Flash? Tick. Database? Tick. Mapping? Tick. Telegraph does it with politics
The Telegraph is starting to make a habit of combining Flash and databases to impressive effect. Their latest project brings in mapping too, to produce a political map of the UK which has real depth behind its Flashy appearance.
It’s done this with some nifty database connectivity. A click on a particular constituency brings up info about the last election results. So far so-so. But a tab to the right (see detail below: surely this should be the default?) offers a ‘Public services profile’ of how health, education and crime have changed, along with (currently empty) spaces for related articles and links. If and when this works it promises the sort of connectivity that has been lacking from so much online journalism. But will they be brave enough to link to reports on other sites?
Other features include the Swingometer (see how different swings affect the results), previous results, and lists of vulnerable seats – all of which are now expected, having been done before by the BBC among others (as I reported in the mists of 2005) – while the links to the latest polls add something extra.
Meanwhile, usability is smooth with postcode search, drop-down, and zoom feature, plus the ability to ‘mark’ an area.
Telegraph.co.uk’s Editor Marcus Warren says the tool was prepared for last autumn’s “General Election that wasn’t. It would have been ready for the closing weeks of the campaign but in the end the Prime Minister thought better of going to the country so we pursued the project at a slightly less breakneck speed and launched in the political “new year”.
“It’s also part of a more general drive, both by us and elsewhere, to drill down to the local level and exploit data relevant to our audience’s lives. We also wanted to the tool to be “fun”. (Originally, for example, the images of the party leaders were caricatures.)”
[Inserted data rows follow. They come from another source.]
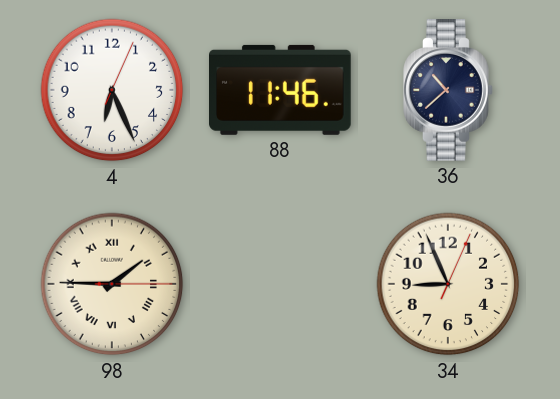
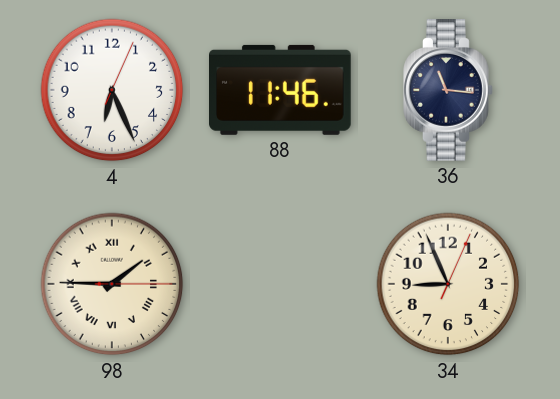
36: 10:38 -> 11:16
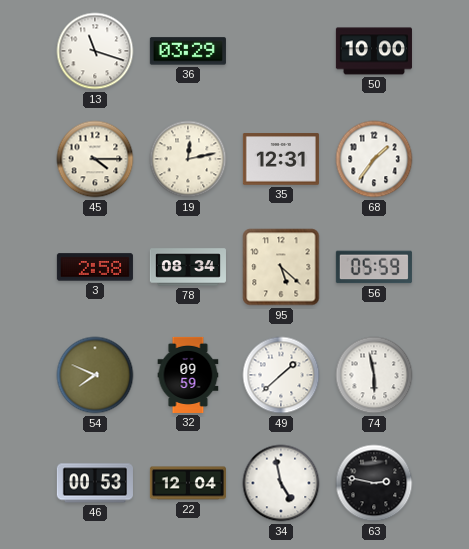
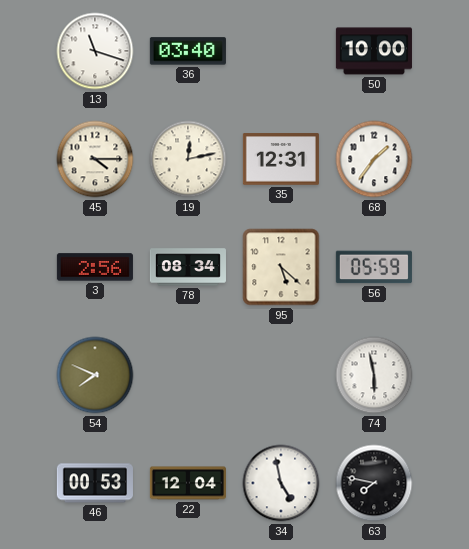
36: 03:29 -> 03:40
3: 2:58 -> 2:56
32: 09:59 -> none
49: 1:38 -> none
63: 2:47 -> 7:47
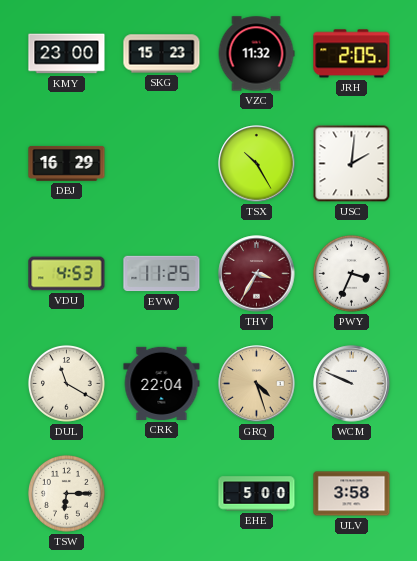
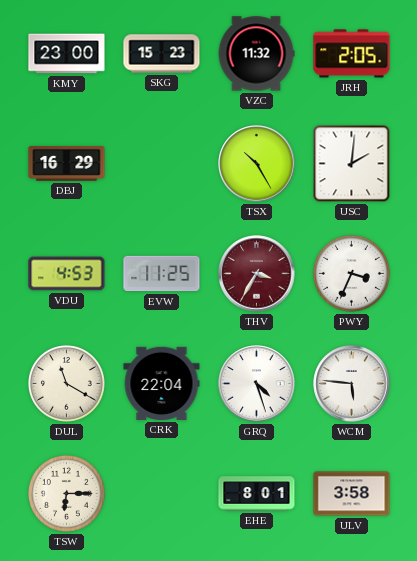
GRQ dial: champagne -> white
WCM: 9:49 -> 5:46
EHE: 5:00 -> 8:01
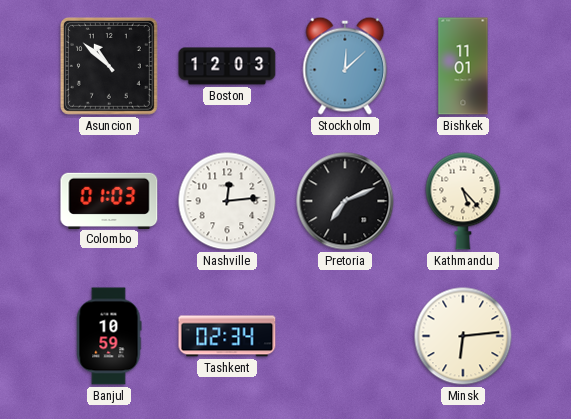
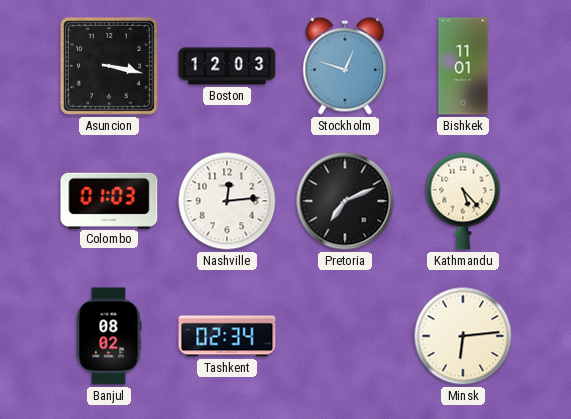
Asuncion: 10:52 -> 3:17
Stockholm: 12:08 -> 12:48
Banjul: 10:59 -> 08:02
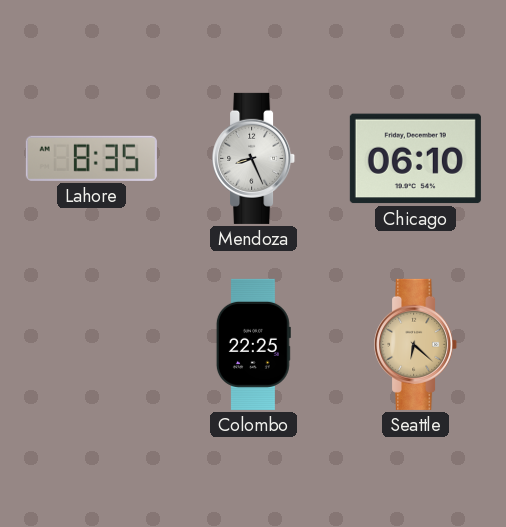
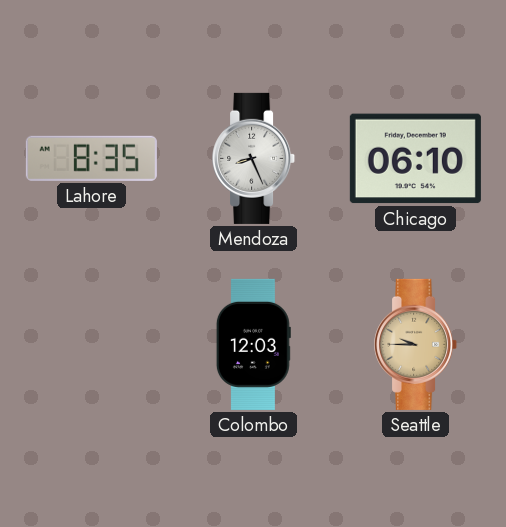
Colombo: 22:25 -> 12:03
Seattle: 6:22 -> 9:45
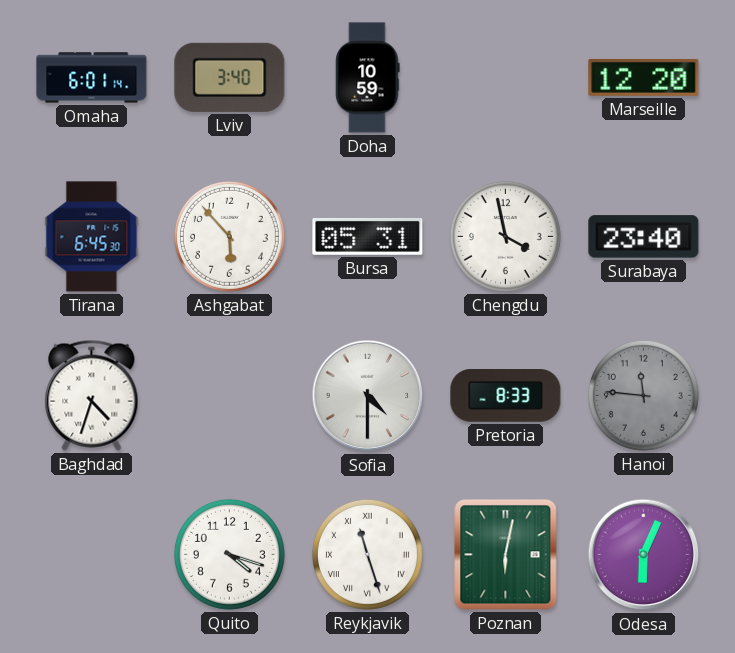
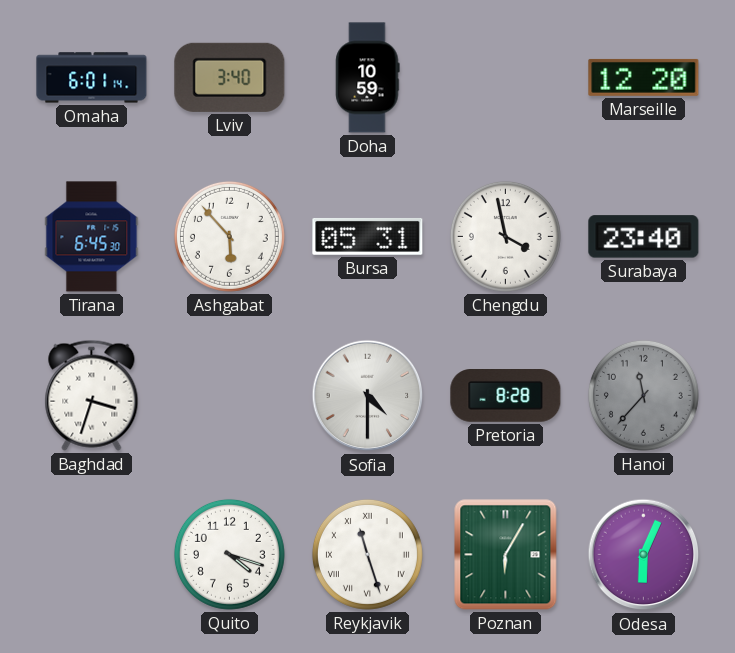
Baghdad: 4:33 -> 3:33
Pretoria: 8:33 -> 8:28
Hanoi: 11:46 -> 11:37
Poznan: 6:02 -> 6:05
While acknowledging the influence of the likes of “Start Swinging” with Peter Snow, Warren says there has been no one model “that made us exclaim: “we want one of them too”. Like everyone else, we’ve been keeping an eye on the digital election campaigns in Australia and the US, both Google’s approach and that of others. World Archipelago have done a great job in building the thing, as have the people here who worked on it.”
The most frustrating thing at the moment about the map is simply the fact that there is no election on yet, which gives the Telegraph team plenty of time to respond to feedback, iron out problems, try new ideas, find out about others through the blogosphere (Warren admits to not being aware of Electoral Calculus until Simon Dickson’s post) and be all mysterious about their plans. As Warren says:
“There are lots of clues in there which hint at what else we plan to do with it. And we have other surprises up our sleeve as well.”
For my part I’d like to see some individual RSS feeds/mobile alerts for constituencies and some tapping into the power of tagging – perhaps automated grabs of delicious bookmarks with clusters of key words in them (or indeed which key words become popular), or getting Telegraph journalists to tag their sources with a particular phrase that is picked up by the engine. But I’m being fussy. What do you think?